Irwin Silverman is Emeritus Professor and Senior Scholar at York University in Toronto. His major early interests were in social psychology and psychological theory and methodology, but in the late 1970s he began to focus on the relationship of ethology and evolutionary theory to human psychology. With his students and colleagues, he has published research articles and book chapters applying Darwinian and neo-Darwinian theory to a range of topics, including ethnocentrism, sibling incest, maternal bonding, facial expression recognition, mate preferences, and spatial abilities.
 


 

David Livingstone Smith |  in praise of self-deception

David Livingstone Smith teaches in the department of philosophy at the University of New England, and is founding director of the New England Institute for Cognitive Science and Evolutionary Psychology. He earned his MA from Antioch University and his PhD in philosophy from the University of London, Kings College, where he worked on topics in the philosophy of mind and psychology. David's books include Freud's Philosophy of the Unconscious (Kluwer, 1999), Approaching Psychoanalysis: An Introductory Course (Karnac, 1999), Psychoanalysis in Focus (Sage, 2002) and, most recently Why We Lie: The Evolutionary Roots of Deception and the Unconscious Mind (St. Martins Press, 2004).  His next book Where War Lives: A Journey into Human Nature will be published by St. Martins Press in 2007. His current research interests include deception and self-deception, the evolutionary psychology of war, incest and incest-avoidance and various aspects of analytical philosophy. David's essay "The Architecture of Self-deception: Why Freud Is Still Worth Taking Seriously" appeared in Entelechy's issue 3.

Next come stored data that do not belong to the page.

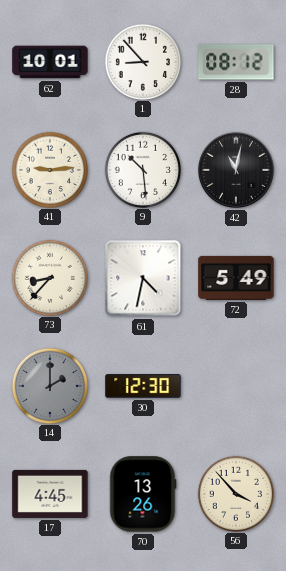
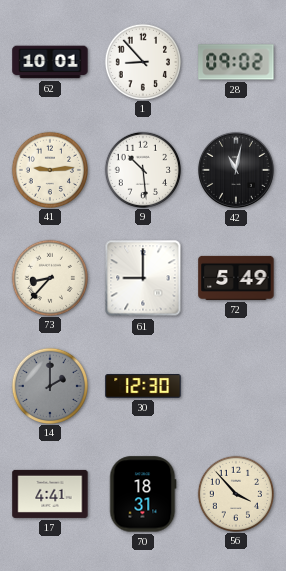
28: 08:12 -> 09:02
61: 4:32 -> 9:00
17: 4:45 -> 4:41
70: 13:26 -> 18:31
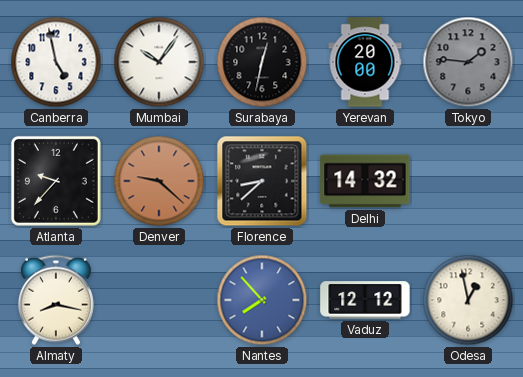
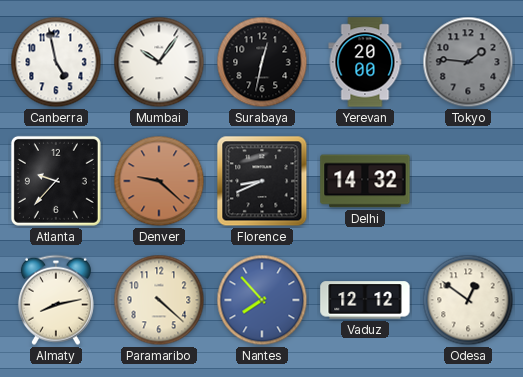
Florence: 8:38 -> 8:41
Almaty: 8:17 -> 8:13
Paramaribo: none -> 4:22
Odesa: 12:58 -> 12:51
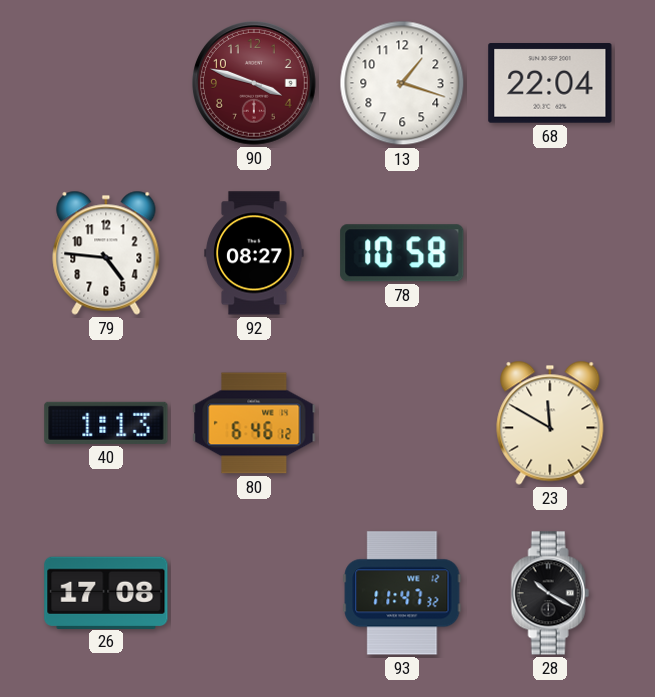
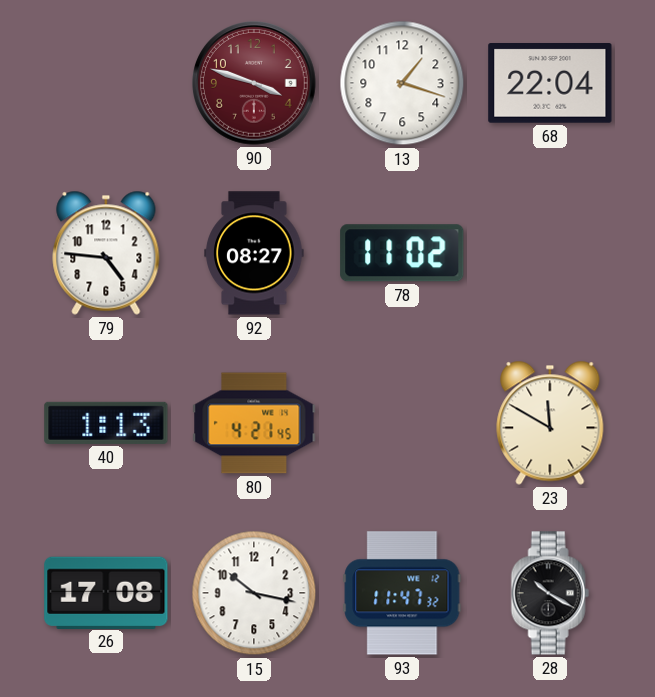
78: 10:58 -> 11:02
80: 6:46 -> 4:21
15: none -> 10:17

Jason Tandon |  a healthy fantasy life

Jason Tandon's poems are forthcoming in Bayou, Broken Bridge Review, Eclipse, Euphony, Green Hills Literary Lantern, Poet Lore, the strange fruit, and RE:AL, and have recently appeared in The Bitter Oleander, Cairn, Coe Review, Epicenter, Folio, Four Corners, and Vox, among others. He teaches First-Year Writing at the University of New Hampshire, and he is an intern poetry editor at the Paris Review.
 


William A. Tiller |  boggling the mind?


William A. Tiller, as Fellow to the American Academy for the Advancement of Science, is Professor Emeritus of Stanford University’s Department of Materials Science, and spent 34 years in academia after 9 years as an advisory physicist with the Westinghouse Research Laboratories. In his conventional science field he has published over 250 scientific papers, 3 books and several patents. In parallel, for the past 30 years, he has been avocationally pursuing serious experimental and theoretical study of the field of psychoenergetics which he thinks will become a very important part of "tomorrow’s" physics. In this new area, he has published to date, an additional 100 scientific papers and two seminal books.

 


G. Krishna Vemulapalli |  arcana imperi

G. Krishna Vemulapalli is an emeritus professor of chemistry at the University of Arizona where he taught from 1967 to 2002. His interests are in physical chemistry and in philosophy of science. He's published a textbook of physical chemistry (Prentice-Hall) and has several articles in technical journals. His recent philosophy of science articles appeared in Annals of New York Academy of Science and Boston Studies in the Philosophy volume.
 


Bill Yake |  for real



Bill Yake's first full-length poetry collection is This Old Riddle: Cormorants and Rain. His poems appear widely in environmental publications (Wings, ISLE,  Wilderness Magazine, The Bear Deluxe), as well as literary magazines (Fine Madness, Willow Springs, Puerto del Sol, and The Pedestal). With degrees in Zoology, Environmental Science, and Environmental Engineering, Bill worked for years for Washington State’s environmental agency investigating the distribution of toxic contaminants in soils, sediments, waters, fish and shellfish. Now he travels, writes and serves on the boards of the Olympia Poetry Network and the Washington Butterfly Association.